## Task to complete
Copy, in full, each line of the material that holds the word "left".

BEGIN

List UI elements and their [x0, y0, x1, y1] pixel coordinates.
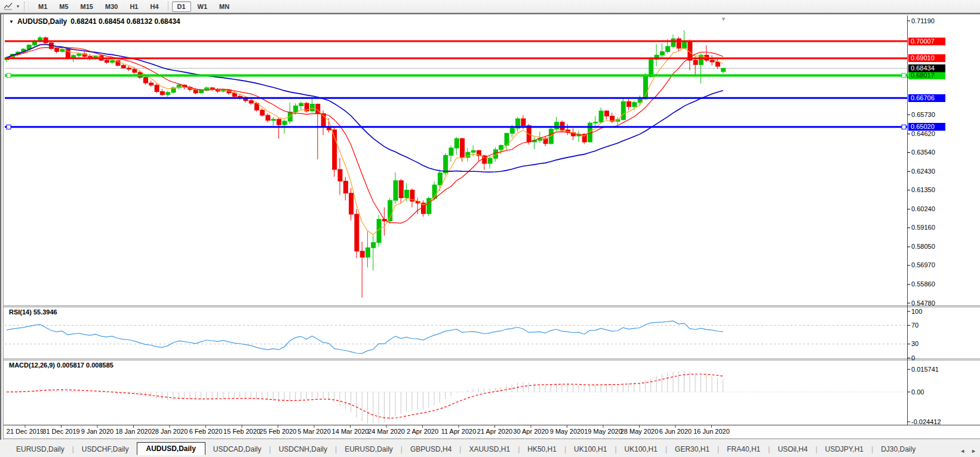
chart-symbol-period: AUDUSD,Daily — [17, 17, 67, 26]
time-axis-label: 16 Jun 2020 — [693, 428, 730, 435]
macd-axis-tick: -0.024412 — [911, 418, 941, 425]
time-axis-label: 6 Feb 2020 — [189, 428, 223, 435]
rsi-axis-tick: 30 — [911, 340, 918, 347]
timeframe-button-h1[interactable]: H1 — [124, 1, 143, 12]
horizontal-line-objects[interactable] — [5, 41, 907, 129]
timeframe-button-d1[interactable]: D1 — [172, 1, 191, 12]
rsi-axis-tick: 100 — [911, 308, 922, 315]
chart-tab[interactable]: EURUSD,Daily — [337, 443, 401, 455]
chart-tab[interactable]: USDJPY,H1 — [818, 443, 871, 455]
line-handle[interactable] — [902, 125, 906, 129]
toolbar-dropdown-icon[interactable]: ▾ — [14, 4, 21, 9]
chart-title: ▼ AUDUSD,Daily 0.68241 0.68454 0.68132 0… — [9, 17, 180, 26]
timeframe-button-m30[interactable]: M30 — [100, 1, 123, 12]
time-axis-label: 14 Mar 2020 — [332, 428, 369, 435]
tabs-scroll-right-icon[interactable]: ► — [971, 448, 976, 454]
rsi-axis-tick: 70 — [911, 322, 918, 329]
chart-tab[interactable]: USDCAD,Daily — [205, 443, 269, 455]
window-left-edge — [0, 14, 4, 440]
hline-price-label: 0.69010 — [908, 54, 945, 62]
time-axis-label: 28 May 2020 — [620, 428, 659, 435]
chart-shift-marker-icon[interactable]: ▼ — [721, 16, 726, 22]
price-axis-tick: 0.65730 — [911, 111, 935, 118]
tab-scroll-controls: ◄► — [960, 448, 976, 455]
chart-window[interactable]: ▼ AUDUSD,Daily 0.68241 0.68454 0.68132 0… — [0, 13, 980, 440]
price-axis-tick: 0.59160 — [911, 224, 935, 231]
chart-tab[interactable]: DJ30,Daily — [873, 443, 923, 455]
hline-price-label: 0.65020 — [908, 123, 945, 131]
chart-tab[interactable]: FRA40,H1 — [719, 443, 768, 455]
time-axis-label: 6 Jun 2020 — [659, 428, 692, 435]
price-axis-tick: 0.64620 — [911, 130, 935, 137]
time-axis-label: 30 Apr 2020 — [513, 428, 548, 435]
tabs-scroll-left-icon[interactable]: ◄ — [960, 448, 965, 454]
time-axis-label: 5 Mar 2020 — [297, 428, 331, 435]
macd-axis-tick: 0.015741 — [911, 366, 939, 373]
chart-ohlc-values: 0.68241 0.68454 0.68132 0.68434 — [70, 17, 180, 26]
line-handle[interactable] — [7, 125, 11, 129]
time-axis[interactable]: 21 Dec 201931 Dec 20199 Jan 202018 Jan 2… — [0, 426, 980, 439]
price-axis-tick: 0.54780 — [911, 299, 935, 307]
chart-tab[interactable]: XAUUSD,H1 — [461, 443, 518, 455]
timeframe-buttons: M1M5M15M30H1H4D1W1MN — [32, 1, 235, 12]
macd-axis-tick: 0.00 — [911, 388, 924, 396]
bid-price-label: 0.68434 — [908, 64, 945, 72]
time-axis-label: 9 Jan 2020 — [81, 428, 113, 435]
timeframe-button-m15[interactable]: M15 — [75, 1, 99, 12]
toolbar-separator — [168, 1, 168, 11]
price-axis-tick: 0.60240 — [911, 205, 935, 212]
line-handle[interactable] — [902, 73, 906, 78]
price-axis-tick: 0.55860 — [911, 280, 935, 288]
moving-average-lines — [7, 44, 723, 234]
chart-dropdown-icon[interactable]: ▼ — [9, 19, 14, 24]
timeframe-button-mn[interactable]: MN — [214, 1, 235, 12]
chart-tab[interactable]: UK100,H1 — [566, 443, 615, 455]
time-axis-label: 28 Jan 2020 — [152, 428, 188, 435]
macd-indicator-label: MACD(12,26,9) 0.005817 0.008585 — [9, 362, 113, 369]
line-handle[interactable] — [7, 73, 11, 78]
time-axis-label: 18 Jan 2020 — [115, 428, 152, 435]
chart-tab[interactable]: GBPUSD,H4 — [403, 443, 459, 455]
price-axis-tick: 0.61350 — [911, 186, 935, 193]
chart-tab[interactable]: USOil,H4 — [770, 443, 815, 455]
time-axis-label: 9 May 2020 — [550, 428, 584, 435]
chart-tab[interactable]: GER30,H1 — [667, 443, 717, 455]
rsi-axis-tick: 0 — [911, 354, 915, 362]
chart-tab[interactable]: EURUSD,Daily — [8, 443, 72, 455]
timeframe-toolbar: ▾ M1M5M15M30H1H4D1W1MN — [0, 0, 980, 13]
hline-price-label: 0.70007 — [908, 38, 945, 45]
hline-price-label: 0.66706 — [908, 94, 945, 102]
chart-tab[interactable]: AUDUSD,Daily — [137, 442, 205, 455]
time-axis-label: 19 May 2020 — [584, 428, 622, 435]
time-axis-label: 21 Dec 2019 — [7, 428, 44, 435]
time-axis-label: 25 Feb 2020 — [260, 428, 297, 435]
chart-tab[interactable]: USDCNH,Daily — [271, 443, 335, 455]
price-axis-tick: 0.71190 — [911, 17, 935, 24]
chart-canvas[interactable] — [0, 14, 980, 440]
hline-price-label: 0.68017 — [908, 72, 945, 79]
time-axis-label: 24 Mar 2020 — [368, 428, 405, 435]
price-axis-tick: 0.63540 — [911, 149, 935, 156]
time-axis-label: 31 Dec 2019 — [42, 428, 79, 435]
chart-tab[interactable]: USDCHF,Daily — [74, 443, 137, 455]
chart-tab[interactable]: HK50,H1 — [520, 443, 564, 455]
rsi-panel — [5, 321, 907, 354]
chart-tab-bar: EURUSD,Daily|USDCHF,DailyAUDUSD,DailyUSD… — [0, 439, 980, 457]
price-axis-tick: 0.56970 — [911, 261, 935, 268]
time-axis-label: 2 Apr 2020 — [407, 428, 438, 435]
candlestick-series — [5, 30, 726, 298]
timeframe-button-h4[interactable]: H4 — [145, 1, 164, 12]
price-axis-tick: 0.58050 — [911, 243, 935, 250]
timeframe-button-m1[interactable]: M1 — [33, 1, 53, 12]
time-axis-label: 15 Feb 2020 — [223, 428, 260, 435]
toolbar-grip[interactable] — [24, 2, 29, 11]
chart-tab[interactable]: UK100,H1 — [617, 443, 665, 455]
mt4-terminal: ▾ M1M5M15M30H1H4D1W1MN ▼ AUDUSD,Daily 0.… — [0, 0, 980, 457]
timeframe-button-m5[interactable]: M5 — [54, 1, 73, 12]
rsi-indicator-label: RSI(14) 55.3946 — [9, 308, 57, 316]
timeframe-button-w1[interactable]: W1 — [192, 1, 213, 12]
price-axis-tick: 0.62430 — [911, 168, 935, 175]
time-axis-label: 21 Apr 2020 — [477, 428, 512, 435]
chart-cursor-tool-icon[interactable] — [2, 1, 14, 12]
time-axis-label: 11 Apr 2020 — [441, 428, 477, 435]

END

## Answer to this problem
window-left-edge — [0, 14, 4, 440]
tabs-scroll-left-icon[interactable]: ◄ — [960, 448, 965, 454]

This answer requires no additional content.